Shumlin's legal counsel, Sarah London, had previously decided to retain any emails that dealt with the EB-5 program as part of the governor's official archive, according to Shumlin’s press secretary, Scott Coriell.
Coriell says that’s why there were no EB-5 emails in the group that the administration wanted to delete. He also says Attorney General Bill Sorrell has asked that the EB-5-related emails not be made public at this point.
“Anything to do with EB-5 that was in former staff accounts has been under a litigation hold by the attorney general for months,” Coriell says. “So those prior to the governor's counsel's request … any emails to do with EB-5 were segregated out of those accounts and saved."
Coriell says there are tens of thousands of emails from the former staff members and he says the administration plans to release them as quickly as possible.
“We are fully intending to respond to the public records requests that we've gotten … The volume is pretty substantial, so it may take us some time,” Coriell says.
Coriell says the administration has to review each email to be certain that it doesn't contain any private or personal information.
“You have to go through and make sure that any of that information is properly redacted,” Coriell says. “And we don't inadvertently share a Vermonter's personal information when it shouldn't be shared."
Burlington Progressive Chris Pearson is the lead sponsor of a House resolution that calls on the administration to release all of the emails that it requested be deleted.
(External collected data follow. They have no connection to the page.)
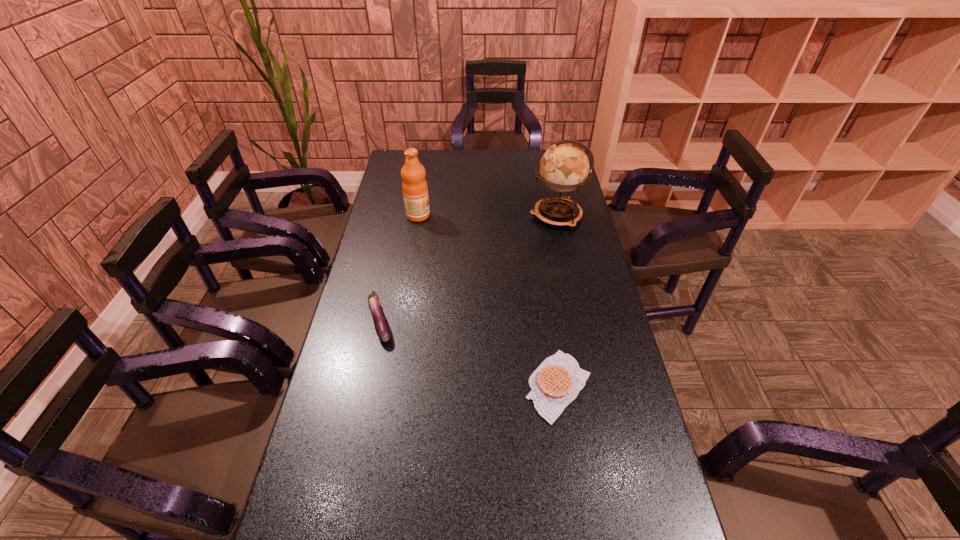 Find the location of `the tallest object`. the tallest object is located at coordinates (564, 167).

The image size is (960, 540). Find the location of `fruit juice`. fruit juice is located at coordinates (415, 190).

Where is `the third tallest object`? the third tallest object is located at coordinates (381, 325).

The image size is (960, 540). I want to click on eggplant, so click(x=381, y=325).

Where is `pie`? This screenshot has width=960, height=540. pie is located at coordinates (557, 381).

Find the location of a particular element. The height and width of the screenshot is (540, 960). the shortest object is located at coordinates (557, 381).

Find the location of a particular element. vacant space located 0.230m at the center of the globe is located at coordinates 472,215.

Locate an element on the screen. Image resolution: width=960 pixels, height=540 pixels. vacant space located at the center of the globe is located at coordinates (500, 215).

This screenshot has height=540, width=960. I want to click on free spot located at the center of the globe, so click(515, 215).

This screenshot has width=960, height=540. I want to click on vacant region located 0.140m on the label side of the second tallest object, so click(465, 215). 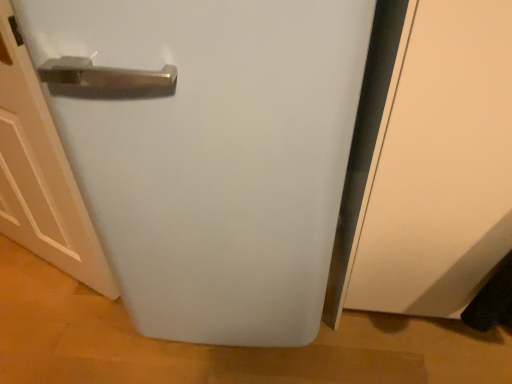 Where is `vacant area that lies in front of white matte door at left`? The image size is (512, 384). vacant area that lies in front of white matte door at left is located at coordinates (31, 345). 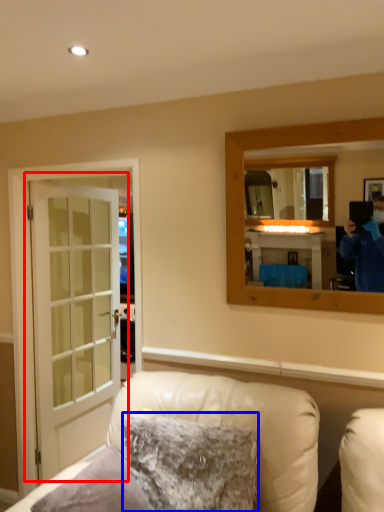 Question: Which point is closer to the camera, door (highlighted by a red box) or pillow (highlighted by a blue box)?

Choices:
 (A) door
 (B) pillow

Answer: (B)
Pearson says he's now satisfied with the administration's response to make all of these documents public.
“I've never asserted that anybody did anything wrong, but clearly the timing of the request to delete these emails is concerning,” Pearson says. “And so I appreciate their willingness to release them … I think this is a really good outcome."
The Shumlin administration says it hopes to release thousands of the emails by the end of the week.